The 30-year fixed-rate mortgage (FRM) averaged 5.10% this week, a decrease for the second week in a row, according to the Primary Mortgage Market Survey® (PMMS®) released by Freddie Mac Thursday.
- 30-year fixed-rate mortgage averaged 5.10% with an average 0.9 point as of May 26, 2022, down from last week when it averaged 5.25%. A year ago at this time, the 30-year FRM averaged 2.95%.
- 15-year fixed-rate mortgage averaged 4.31% with an average 0.8 point, down from last week when it averaged 4.43%. A year ago at this time, the 15-year FRM averaged 2.27%.
- 5-year Treasury-indexed hybrid adjustable-rate mortgage (ARM) averaged 4.20% with an average 0.3 point, up from last week when it averaged 4.08%. A year ago at this time, the 5-year ARM averaged 2.59%.
What the experts are saying:
“Mortgage rates decreased for the second week in a row due to multiple headwinds that the economy is facing,” said Sam Khater, Freddie Mac’s chief economist. “Despite the recent moderation in rates, the housing market has clearly slowed, and the deceleration is spreading to other segments of the economy, such as consumer spending on durable goods.”

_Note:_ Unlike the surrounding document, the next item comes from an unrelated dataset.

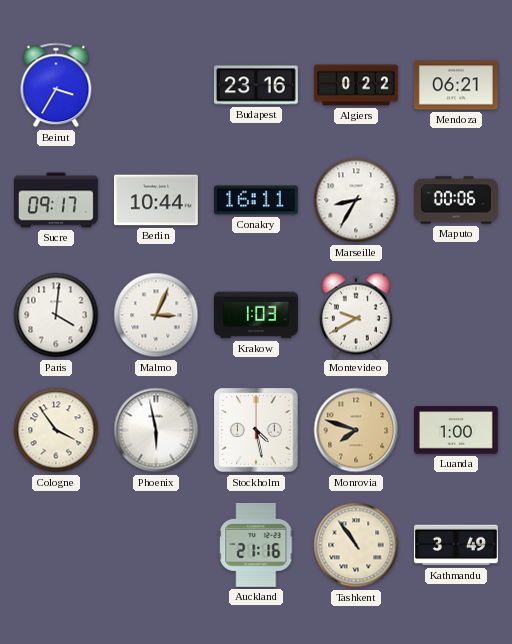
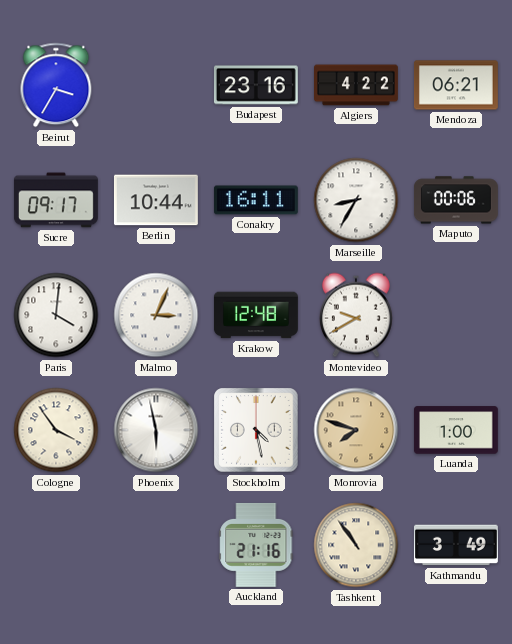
Algiers: 0:22 -> 4:22
Krakow: 1:03 -> 12:48
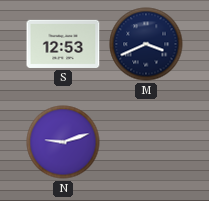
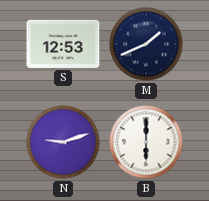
M: 3:41 -> 1:41
B: none -> 6:00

Realtor.com Senior Economic Research Analyst, Joel Berner, commented, “The Freddie Mac fixed rate for a 30-year mortgage fell for the second week in a row from 5.25% to 5.10%, following Tuesday morning’s sharp dip in the 10-year Treasury. Yields quickly fell 14 basis points from the day’s open, and have hovered around 2.75% since. Investors taking part in the stock market sell-off of the past 5 weeks have shifted their attention to the debt market, driving up prices on T-bills and mortgage-backed securities. This allowed mortgage rates to fall, even amid inflation-cooling policies initiated by the Federal Reserve. Despite the retreat of the last two weeks, the 30-year fixed rate is still 215 basis points higher than it was this week last year: 2.95%. In practical terms, a monthly payment on the same $300,000 30-year fixed rate mortgage is $372 more than it would have been at last year’s rate, but anyone shopping in today’s market will note that $300,000 today doesn’t buy what it used to. The cost of financing a home purchased at the median listing price and current mortgage rate today compared to one year ago is $751 higher, a jump of 48% stemming from the combined impact of higher rates and home prices.
“Mortgage rates leveling off is a lifeline for prospective homebuyers already dealing with inflation and record-high listing prices, and welcome news for the housing market at large. The spike in the cost of home financing over the last 4 months has led to a 4-month slide in new home sales and a 3-month slide in existing home sales. The current slowdown in the market, while increasing the number of homes for sale, may actually exacerbate the existing overall housing shortage in the long term, if the news causes builders to pull back. New construction data shows that completed homes, ready for sale, dropped 5.1% from the prior month, and were 8.6% below April 2021. Homebuilder sentiment, as measured this month by the National Association of Home Builders’ Housing Market Index, is down 10.4% from May of last year and at its lowest level since the early days of the pandemic. Dark and stormy is the current mood, but a period of steadier rates below recent highs will give buyers, sellers, and builders alike the time to adjust to the new financial environment.”